Rimbaud is everywhere in the poems
but as indirection. ‘The Letter on Poetics’ at the end explains how he politicises
Rimbaud’s poetics. As he says in an interview (a good one, here):
the “systematic derangement of the senses” has
to mean the social senses, the world turned upside down. And then the very
fragile, damaged nature of his later work seems to me to be linked to that, in
that it’s coming out of the pain of that collective subjectivity returning to
an isolated, personal one. (Bonney nd)
Bonney also describes his writing
method, which contrasts collection with selection, improvisation with revision:
Pen to paper. I accumulate materials in my
notebooks – like I’m sure most people do – notes from reading, little bursts of
things and so forth. Eventually it’ll reach a critical mass, and I’ll sit at my
desk, the notebooks open, and improvise off them straight onto the laptop.

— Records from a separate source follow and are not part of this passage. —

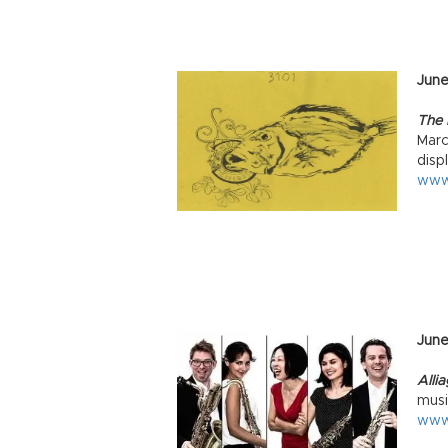
June
The E
Marc
disp
www
Jun
Alli
musi
www.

Usually a very fast process, followed by a careful period of revisions and so
on. Probably more or less the same as what everyone does. (Bonney nd)

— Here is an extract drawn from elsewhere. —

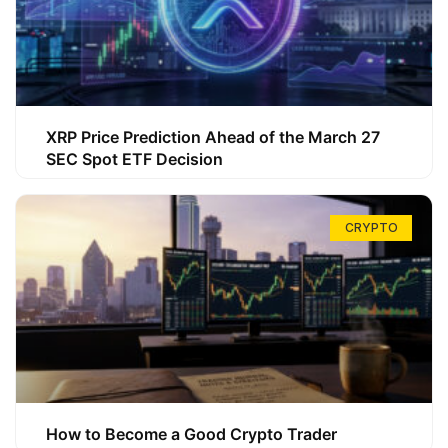
XRP Price Prediction Ahead of the March 27
SEC Spot ETF Decision
CRYPTO
How to Become a Good Crypto Trader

(It is interesting that Bonney
assumes this is a common method of composition. It probably isn’t, though I
recognise it as analogous to my own methods and know of other ‘linguistically
innovative’ poets for whom this would be a familiar methodology.) The result is
a particular kind of energised text, urgent but collagic, gestural but
considered. Ian Davidson (writing of other, but contemporary, poems to Happiness by Bonney) offers an almost apologetic
formalist reading of the poems and notes the force of the words in their
iterations:
Words form
constellations and seem to spin around each other, gathering together in
clusters in order to sustain a number of diverse meanings. The emphasis on form
and discussion of poetic processes and their applications tends to suggest that
the poem is self-consciously “about” the writing process itself. Yet the poem
is also “about” other things, things that can be hard to trace through the
fractured patterns of the poem. (Davidson 2010: 37)

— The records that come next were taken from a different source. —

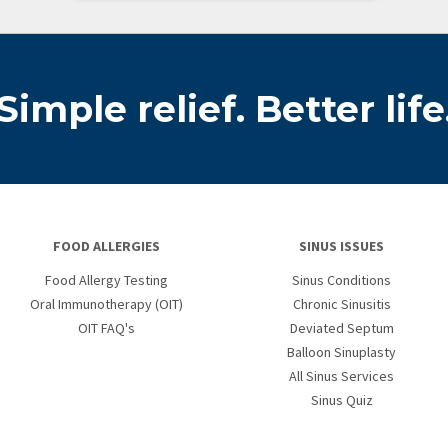
Simple relief. Better life
FOOD ALLERGIES
SINUS ISSUES
Food Allergy Testing
Sinus Conditions
Oral Immunotherapy (OIT)
Chronic Sinusitis
OIT FAQ's
Deviated Septum
Balloon Sinuplasty
All Sinus Services
Sinus Quiz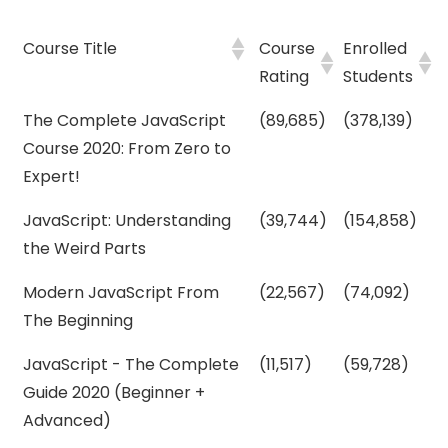
Course Title
Course
Enrolled
Rating
Students
The Complete JavaScript
(89,685)
(378,139)
Course 2020: From Zero to
Expert!
JavaScript: Understanding
(39,744)
(154,858)
the Weird Parts
Modern JavaScript From
(22,567)
(74,092)
The Beginning
JavaScript - The Complete
(11,517)
(59,728)
Guide 2020 (Beginner +
Advanced)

While it is indeed a critical
default mode to read a poem as being about itself, and while it is strictly
true that every poem is a formal model for itself (particularly the more
formally investigative or non-formulaic it is), in Happiness one of the ‘other things’ that the poems pattern
intuitively are the poems of Rimbaud themselves, fragmented into quotations,
variations, translated portions, and possibly picked out of the ‘notes from reading’ in Bonney’s notebooks for further work in improvisatory extension. One
notable aspect of the poem (which could arouse the suspicion that ‘the poem is
self-consciously “about” the writing process’) is the prevalence of linguistic
particles. ‘We were nouns,’ announces one poem. (Bonney 2011: 39) ‘There we
have a series of verbs,’ (Bonney 2011: 12) or: ‘an adverb/ think of adjectives
as refugees’. (Bonney 2011: 26). When there are so many direct political statements
of intent in the poems, indictments and incitements – ‘When you meet a Tory on
the street, cut his throat’ is one of the most notable, a nail being
recommended for the Foreign Secretary of the day’s skull is another – it seems
odd to concentrate upon such abstracting lines. But time and again, the
patterns between these contemporary references and the linguistic markers are
emphasised (Bonney 2011: 37), ‘A pronoun cluster, incinerated by dogs’ in the
same context of ‘The wide avenues of Baghdad’ makes the innocent word ‘cluster’
bristle with implication, and pronouns fragile and sentient, even human.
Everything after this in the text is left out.